デリカD5 11型と11.5型の違い

 デリカD5CHAMONIX 4WDの新車を契約して、後から、契約したのが現行型ではなく、旧型の11型であることに気づいたという話をしました。
 ここでは11型と11.5型との違いについて少し考えておきましょう。
  11.5型のプレスリリースはこちら。


 このプレスリリースによると、変更の一番大きいところは、2WDが、エンジン内部の摺動抵抗の低減や、エンジンとCVTの制御見直しなどで、10・15モード燃料消費率(国土交通省審査値)を12.4km/Lから13.2km/Lに0.8km/L向上させ、平成22年度燃費基準+25%を達成することで、エコカー減税(75%軽減)対象車となったことです。
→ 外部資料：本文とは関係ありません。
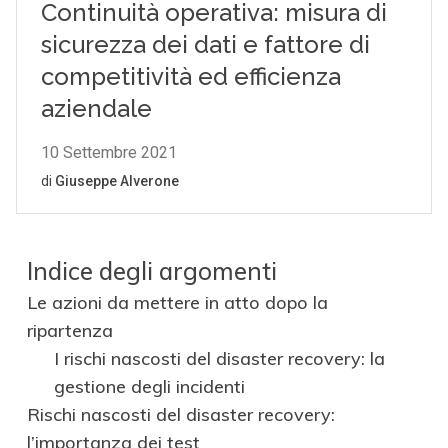
Indice degli argomenti
Le azioni da mettere in atto dopo la
ripartenza
I rischi nascosti del disaster recovery: la
gestione degli incidenti
Rischi nascosti del disaster recovery:
l’importanza dei test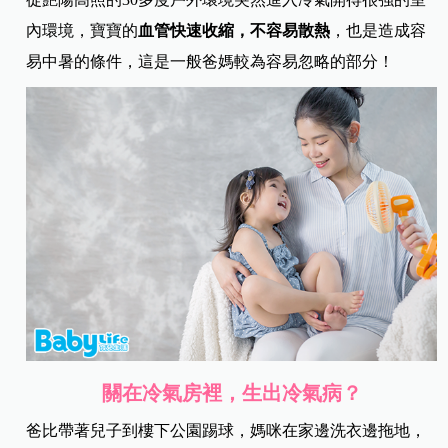
內環境，寶寶的
血管快速收縮，不容易散熱
，也是造成容
易中暑的條件，這是一般爸媽較為容易忽略的部分！
關在冷氣房裡，生出冷氣病？
爸比帶著兒子到樓下公園踢球，媽咪在家邊洗衣邊拖地，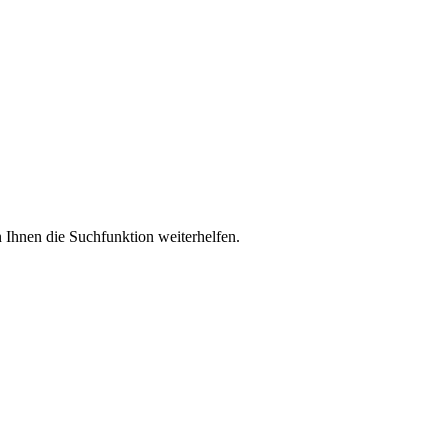
 Ihnen die Suchfunktion weiterhelfen.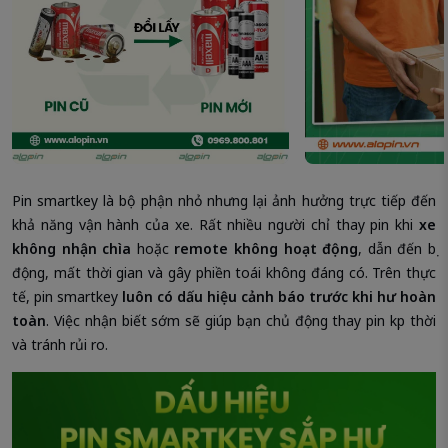
Pin smartkey là bộ phận nhỏ nhưng lại ảnh hưởng trực tiếp đến
khả năng vận hành của xe. Rất nhiều người chỉ thay pin khi
xe
không nhận chìa
hoặc
remote không hoạt động
, dẫn đến bị
động, mất thời gian và gây phiền toái không đáng có. Trên thực
tế, pin smartkey
luôn có dấu hiệu cảnh báo trước khi hư hoàn
toàn
. Việc nhận biết sớm sẽ giúp bạn chủ động thay pin kịp thời
và tránh rủi ro.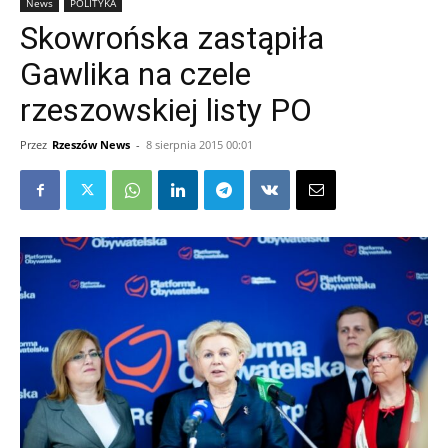
News
POLITYKA
Skowrońska zastąpiła
Gawlika na czele
rzeszowskiej listy PO
Przez
Rzeszów News
-
8 sierpnia 2015 00:01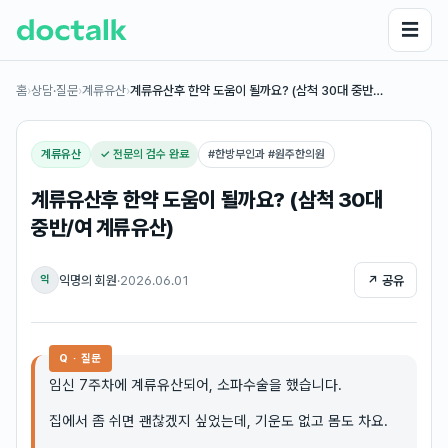
☰
홈
›
상담·질문
›
계류유산
›
계류유산후 한약 도움이 될까요? (삼척 30대 중반…
계류유산
✓ 전문의 검수 완료
#
한방부인과 #원주한의원
계류유산후 한약 도움이 될까요? (삼척 30대
중반/여 계류유산)
익명의 회원
·
2026.06.01
↗ 공유
익
Q · 질문
임신 7주차에 계류유산되어, 소파수술을 했습니다.
집에서 좀 쉬면 괜찮겠지 싶었는데, 기운도 없고 몸도 차요.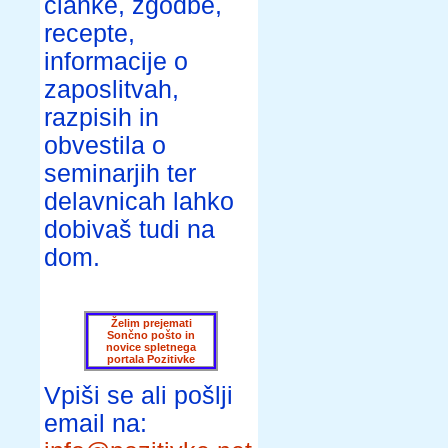
članke, zgodbe,
recepte,
informacije o
zaposlitvah,
razpisih in
obvestila o
seminarjih ter
delavnicah lahko
dobivaš tudi na
dom.
Želim prejemati
Sončno pošto in
novice spletnega
portala Pozitivke
Vpiši se ali pošlji
email na: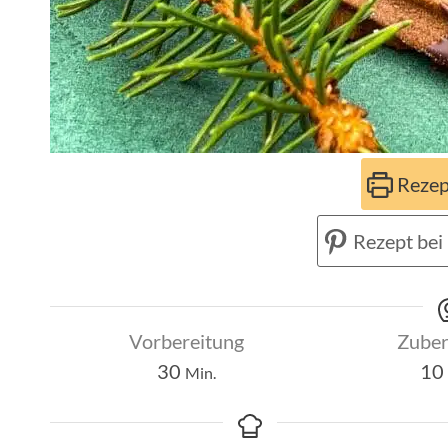
Rezep
Rezept bei 
Vorbereitung
Zuber
Minuten
30
10
Min.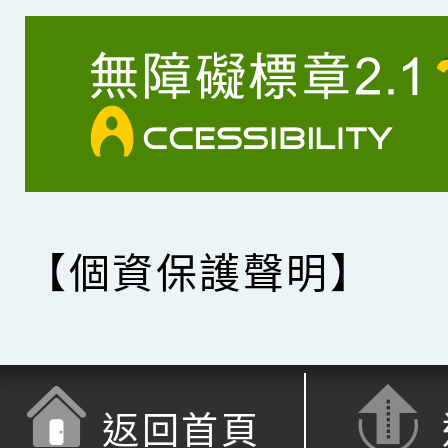
【個資保護聲明】
返回首頁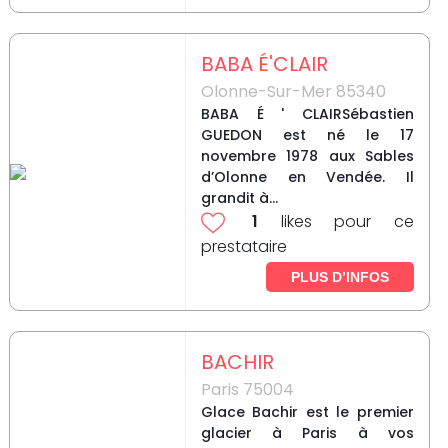
BABA É'CLAIR
Olonne-Sur-Mer 85340
BABA É ' CLAIRSébastien
GUEDON est né le 17
novembre 1978 aux Sables
d’Olonne en Vendée. Il
grandit à...
1
likes pour ce
prestataire
PLUS D’INFOS
BACHIR
Paris 75004
Glace Bachir est le premier
glacier à Paris à vos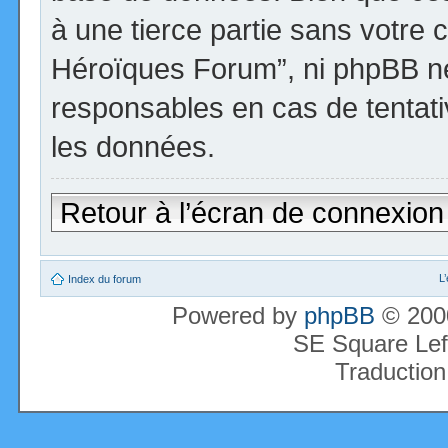
à une tierce partie sans votre 
Héroïques Forum”, ni phpBB n
responsables en cas de tentati
les données.
Retour à l’écran de connexion
L
Index du forum
Powered by
phpBB
© 2000
SE Square Lef
Traduction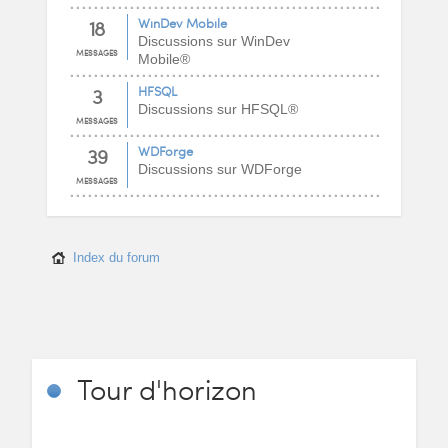
18
WinDev Mobile
Discussions sur WinDev
MESSAGES
Mobile®
3
HFSQL
Discussions sur HFSQL®
MESSAGES
39
WDForge
Discussions sur WDForge
MESSAGES
Index du forum
Tour
d'horizon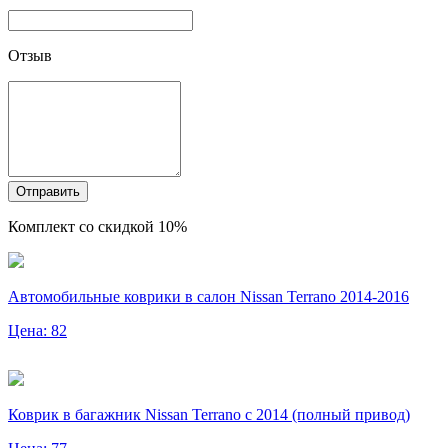
Отзыв
Отправить
Комплект со скидкой 10%
Автомобильные коврики в салон Nissan Terrano 2014-2016
Цена: 82
Коврик в багажник Nissan Terrano с 2014 (полный привод)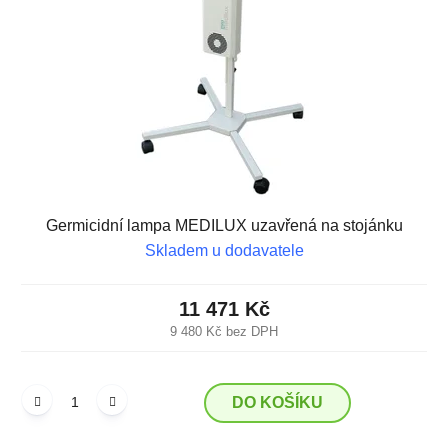
p
o
r
d
o
u
d
k
u
t
k
ů
t
ů
Germicidní lampa MEDILUX uzavřená na stojánku
Skladem u dodavatele
11 471 Kč
9 480 Kč bez DPH
DO KOŠÍKU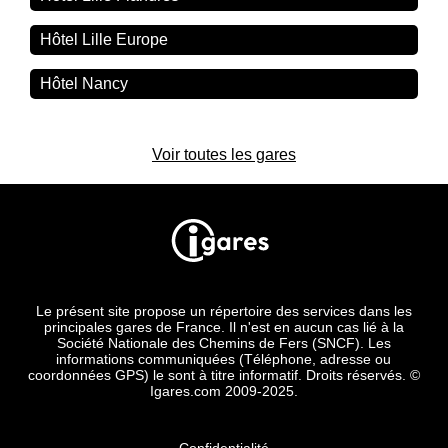
Hôtel Lille Europe
Hôtel Nancy
Voir toutes les gares
Le présent site propose un répertoire des services dans les
principales gares de France. Il n'est en aucun cas lié à la
Société Nationale des Chemins de Fers (SNCF). Les
informations communiquées (Téléphone, adresse ou
coordonnées GPS) le sont à titre informatif. Droits réservés. ©
Igares.com 2009-2025.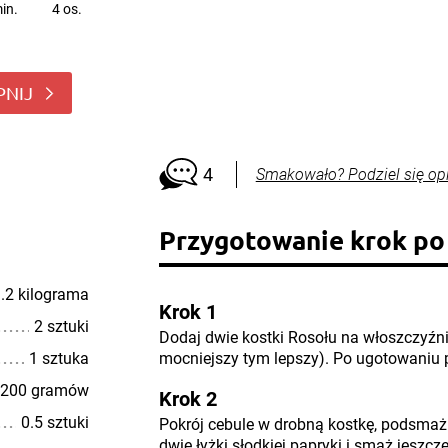
in.
4 os.
PNIJ
4
Smakowało? Podziel się op
Przygotowanie krok po
.2 kilograma
Krok 1
2 sztuki
Dodaj dwie kostki Rosołu na włoszczyźn
1 sztuka
mocniejszy tym lepszy). Po ugotowaniu 
200 gramów
Krok 2
0.5 sztuki
Pokrój cebule w drobną kostkę, podsmaż 
dwie łyżki słodkiej papryki i smaż jeszcze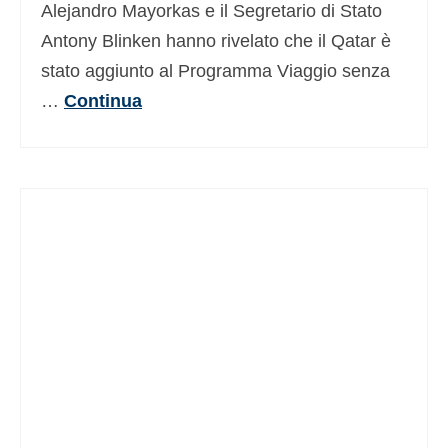
Alejandro Mayorkas e il Segretario di Stato
Antony Blinken hanno rivelato che il Qatar è
stato aggiunto al Programma Viaggio senza
…
Continua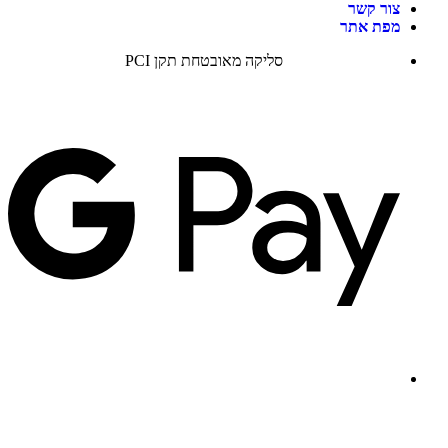
צור קשר
מפת אתר
סליקה מאובטחת תקן PCI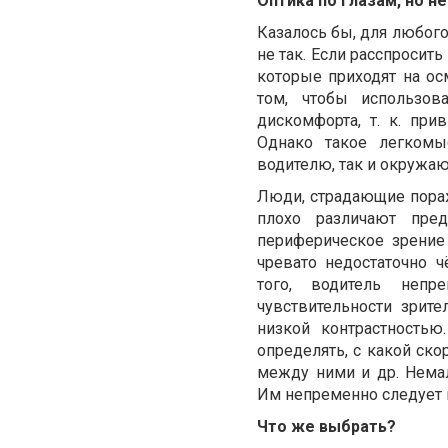
Оптика по глазам, но не
Казалось бы, для любого
не так. Если расспросит
которые приходят на о
том, чтобы использо
дискомфорта, т. к. пр
Однако такое легкомы
водителю, так и окружа
Люди, страдающие пораже
плохо различают пре
периферическое зрение
чревато недостаточно 
того, водитель непр
чувствительности зрит
низкой контрастность
определять, с какой ск
между ними и др. Немал
Им непременно следует 
Что же выбрать?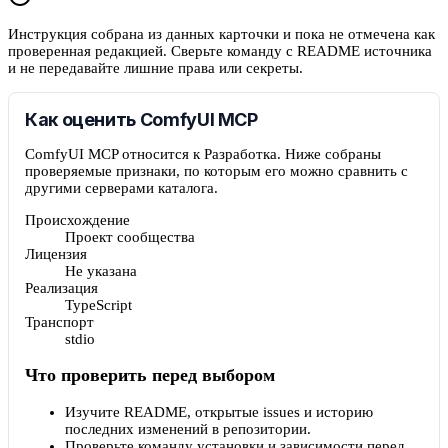
Инструкция собрана из данных карточки и пока не отмечена как
проверенная редакцией. Сверьте команду с README источника
и не передавайте лишние права или секреты.
Как оценить ComfyUI MCP
ComfyUI MCP относится к Разработка. Ниже собраны
проверяемые признаки, по которым его можно сравнить с
другими серверами каталога.
Происхождение
Проект сообщества
Лицензия
Не указана
Реализация
TypeScript
Транспорт
stdio
Что проверить перед выбором
Изучите README, открытые issues и историю
последних изменений в репозитории.
Проверьте команду установки и зависимости перед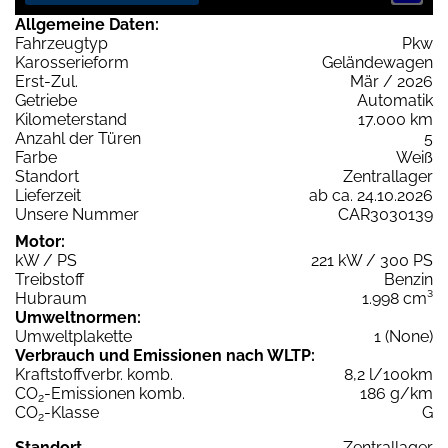
Allgemeine Daten:
Fahrzeugtyp
Pkw
Karosserieform
Geländewagen
Erst-Zul.
Mär / 2026
Getriebe
Automatik
Kilometerstand
17.000 km
Anzahl der Türen
5
Farbe
Weiß
Standort
Zentrallager
Lieferzeit
ab ca. 24.10.2026
Unsere Nummer
CAR3030139
Motor:
kW / PS
221 kW / 300 PS
Treibstoff
Benzin
Hubraum
1.998 cm³
Umweltnormen:
Umweltplakette
1 (None)
Verbrauch und Emissionen nach WLTP:
Kraftstoffverbr. komb.
8,2 l/100km
CO
-Emissionen komb.
186 g/km
2
CO
-Klasse
G
2
Standort
Zentrallager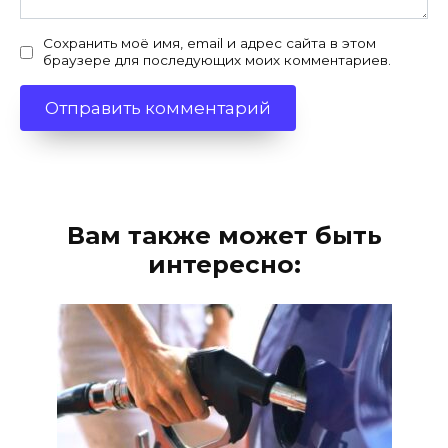
Сохранить моё имя, email и адрес сайта в этом
браузере для последующих моих комментариев.
Вам также может быть
интересно: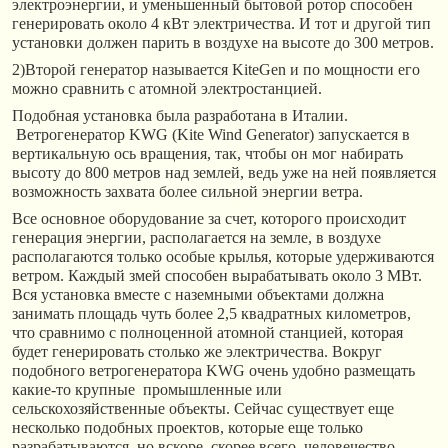
электроэнергии, и уменьшенный бытовой ротор способен
генерировать около 4 кВт электричества. И тот и другой тип
установки должен парить в воздухе на высоте до 300 метров.
2)Второй генератор называется KiteGen и по мощности его
можно сравнить с атомной электростанцией.
Подобная установка была разработана в Италии.
Ветрогенератор KWG (Kite Wind Generator) запускается в
вертикальную ось вращения, так, чтобы он мог набирать
высоту до 800 метров над землей, ведь уже на ней появляется
возможность захвата более сильной энергии ветра.
Все основное оборудование за счет, которого происходит
генерация энергии, располагается на земле, в воздухе
располагаются только особые крылья, которые удерживаются
ветром. Каждый змей способен вырабатывать около 3 МВт.
Вся установка вместе с наземными объектами должна
занимать площадь чуть более 2,5 квадратных километров,
что сравнимо с полноценной атомной станцией, которая
будет генерировать столько же электричества. Вокруг
подобного ветрогенератора KWG очень удобно размещать
какие-то крупные промышленные или
сельскохозяйственные объекты. Сейчас существует еще
несколько подобных проектов, которые еще только
разрабатываются, но вскоре, скорее всего, человечество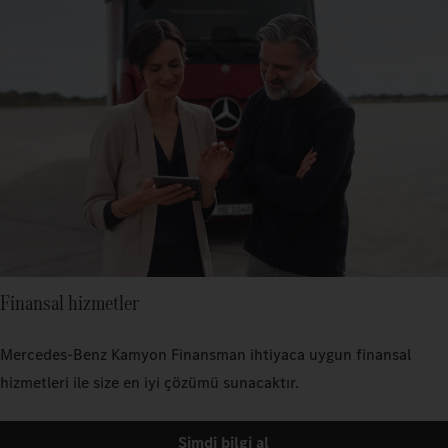
Finansal hizmetler
Mercedes‑Benz Kamyon Finansman ihtiyaca uygun finansal
hizmetleri ile size en iyi çözümü sunacaktır.
Şimdi bilgi al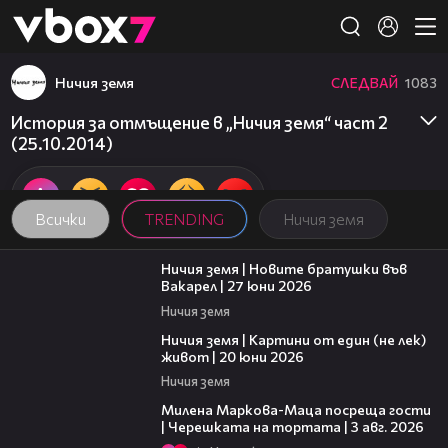
Member of
👾
Ничия земя
СЛЕДВАЙ
1083
История за отмъщение в „Ничия земя“ част 2
(25.10.2014)
Всички
TRENDING
Ничия земя
47:07
Ничия земя | Новите братушки във
Вакарел | 27 юни 2026
Ничия земя
43:49
Ничия земя | Картини от един (не лек)
живот | 20 юни 2026
Ничия земя
20:17
Милена Маркова-Маца посреща гости
| Черешката на тортата | 3 авг. 2026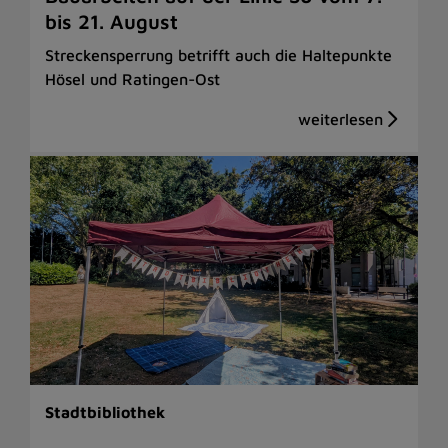
bis 21. August
Streckensperrung betrifft auch die Haltepunkte
Hösel und Ratingen-Ost
Stadtbibliothek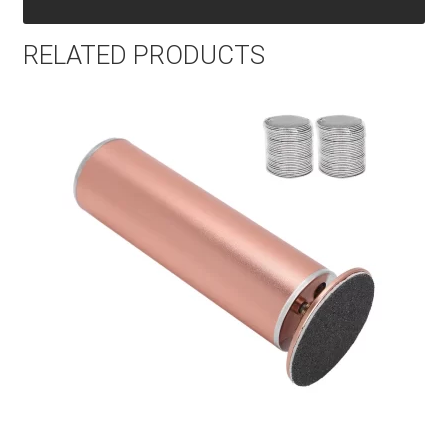
RELATED PRODUCTS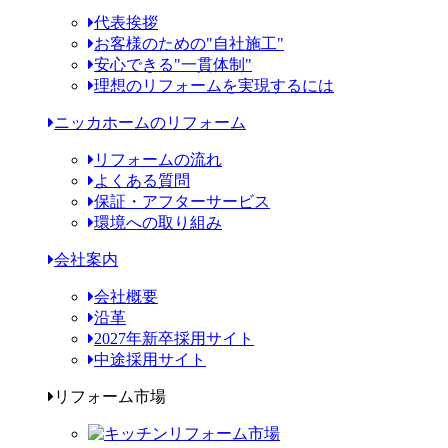
代表挨拶
お客様のための"自社施工"
安心できる"一貫体制"
理想のリフォームを実現するには
ニッカホームのリフォーム
リフォームの流れ
よくある質問
保証・アフターサービス
環境への取り組み
会社案内
会社概要
沿革
2027年新卒採用サイト
中途採用サイト
リフォーム市場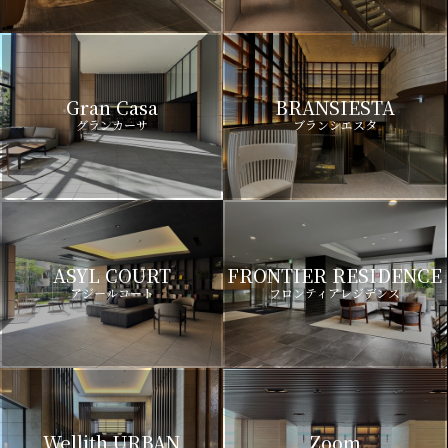
Gran Casa
BRANSIESTA
グランカーサ
ブランシエスタ
ASYL COURT
FRONTIER RESIDENCE
アジールコート
フロンティアレジデンス
Wellith URBAN
Zoom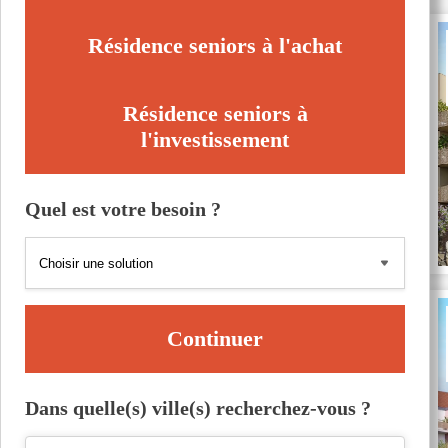
Résidence seniors à l'achat
Résidence seniors à
l'investissement
Quel est votre besoin ?
Continuer
Dans quelle(s) ville(s) recherchez-vous ?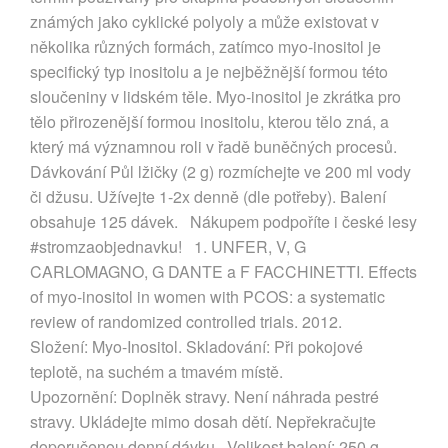
známých jako cyklické polyoly a může existovat v
několika různých formách, zatímco myo-inositol je
specifický typ inositolu a je nejběžnější formou této
sloučeniny v lidském těle. Myo-inositol je zkrátka pro
tělo přirozenější formou inositolu, kterou tělo zná, a
který má významnou roli v řadě buněčných procesů.
Dávkování Půl lžičky (2 g) rozmíchejte ve 200 ml vody
či džusu. Užívejte 1-2x denně (dle potřeby). Balení
obsahuje 125 dávek. Nákupem podpoříte i české lesy
#stromzaobjednavku! 1. UNFER, V, G
CARLOMAGNO, G DANTE a F FACCHINETTI. Effects
of myo-inositol in women with PCOS: a systematic
review of randomized controlled trials. 2012.
Složení: Myo-Inositol. Skladování: Při pokojové
teplotě, na suchém a tmavém místě.
Upozornění: Doplněk stravy. Není náhrada pestré
stravy. Ukládejte mimo dosah dětí. Nepřekračujte
doporučenou denní dávku. Velikost balení: 250 g.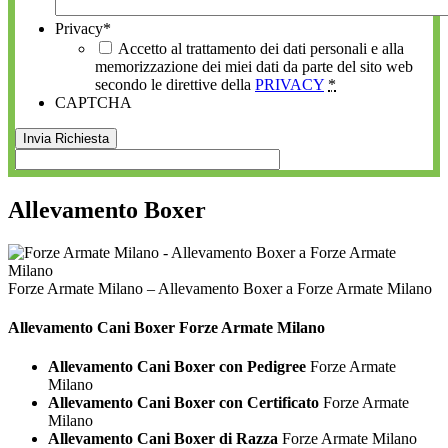
Privacy
*
Accetto al trattamento dei dati personali e alla
memorizzazione dei miei dati da parte del sito web
secondo le direttive della
PRIVACY
*
CAPTCHA
Allevamento Boxer
Forze Armate Milano – Allevamento Boxer a Forze Armate Milano
Allevamento Cani
Boxer Forze Armate Milano
Allevamento Cani Boxer con Pedigree
Forze Armate
Milano
Allevamento Cani Boxer con Certificato
Forze Armate
Milano
Allevamento Cani Boxer di Razza
Forze Armate Milano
(従来は50%)
 その他では、全車で、従来から採用していた「減速エネルギー回生システム(高効率発電制御)」の制御変更による最適化と、走行中にアクセルペダルとブレーキペダルを同時に踏んだ場合に、ブレーキを優先する「ブレーキオーバーライド制御」を採用したことです。

内装は削減方向で

 後から販売の方に送っていただいた、「エコカー減税で、まだまだ販売のチャンス」とある「主要変更点一覧」によると、上記のプレスリリースにかかれたところ以外にも、内装は装備を省く方向でいろいろな変更が加えられています。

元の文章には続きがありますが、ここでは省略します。